» **Assignment**
Lift every line from the entries that includes the word "nicht".

Records contained in a dataset
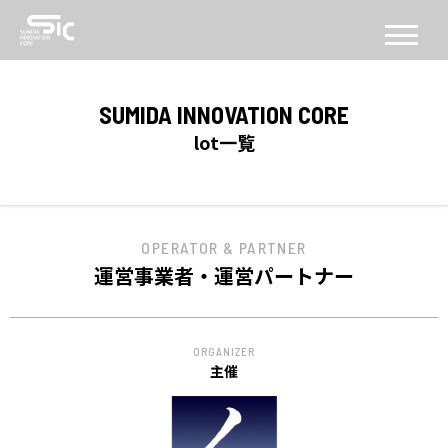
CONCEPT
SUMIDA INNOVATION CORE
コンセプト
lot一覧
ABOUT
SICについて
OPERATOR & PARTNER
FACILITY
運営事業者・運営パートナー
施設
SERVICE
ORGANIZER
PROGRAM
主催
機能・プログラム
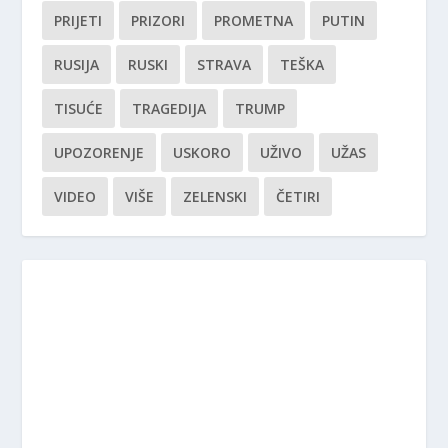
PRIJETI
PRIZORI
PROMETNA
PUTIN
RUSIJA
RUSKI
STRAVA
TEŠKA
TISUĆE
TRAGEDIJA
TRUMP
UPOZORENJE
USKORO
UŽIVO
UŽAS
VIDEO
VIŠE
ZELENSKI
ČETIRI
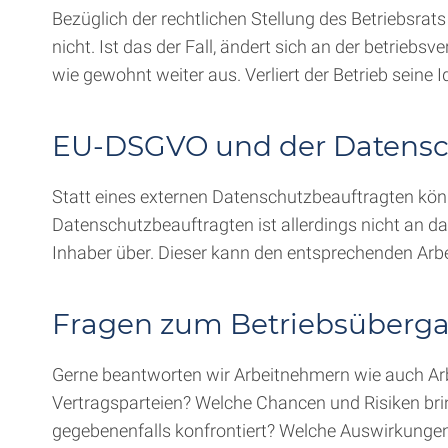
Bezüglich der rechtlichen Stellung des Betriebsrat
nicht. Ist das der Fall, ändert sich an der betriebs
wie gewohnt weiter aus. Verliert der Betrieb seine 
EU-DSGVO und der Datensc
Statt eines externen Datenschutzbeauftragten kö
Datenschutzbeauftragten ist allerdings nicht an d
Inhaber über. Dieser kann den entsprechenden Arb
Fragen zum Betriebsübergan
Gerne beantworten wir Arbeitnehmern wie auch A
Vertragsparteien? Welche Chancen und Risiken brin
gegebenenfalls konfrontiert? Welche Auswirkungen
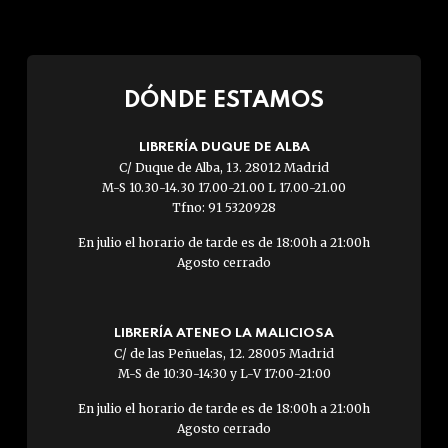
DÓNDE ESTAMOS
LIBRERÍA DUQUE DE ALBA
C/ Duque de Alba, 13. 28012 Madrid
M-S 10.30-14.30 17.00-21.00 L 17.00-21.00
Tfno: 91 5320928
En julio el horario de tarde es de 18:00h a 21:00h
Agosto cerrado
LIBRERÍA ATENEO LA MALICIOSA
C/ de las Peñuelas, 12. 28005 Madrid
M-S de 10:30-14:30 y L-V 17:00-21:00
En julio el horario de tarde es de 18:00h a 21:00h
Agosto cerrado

» **Written solution**
nicht. Ist das der Fall, ändert sich an der betriebs
Datenschutzbeauftragten ist allerdings nicht an d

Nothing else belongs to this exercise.